WHAT YOU HAVE TO DO:
Copy the lines below word for word, skipping any image.

DATASET EXCERPT:

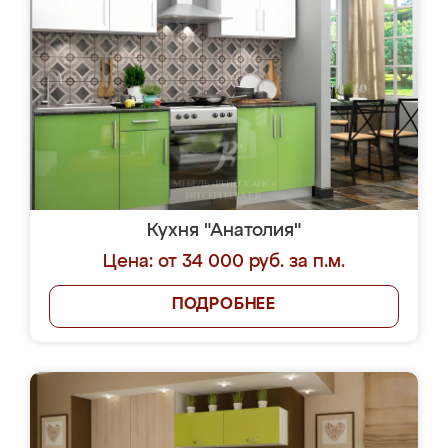
Кухня "Анатолия"
Цена: от 34 000 руб. за п.м.
ПОДРОБНЕЕ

RESULT OF THIS EXERCISE:
Кухня "Анатолия"
Цена: от 34 000 руб. за п.м.
ПОДРОБНЕЕ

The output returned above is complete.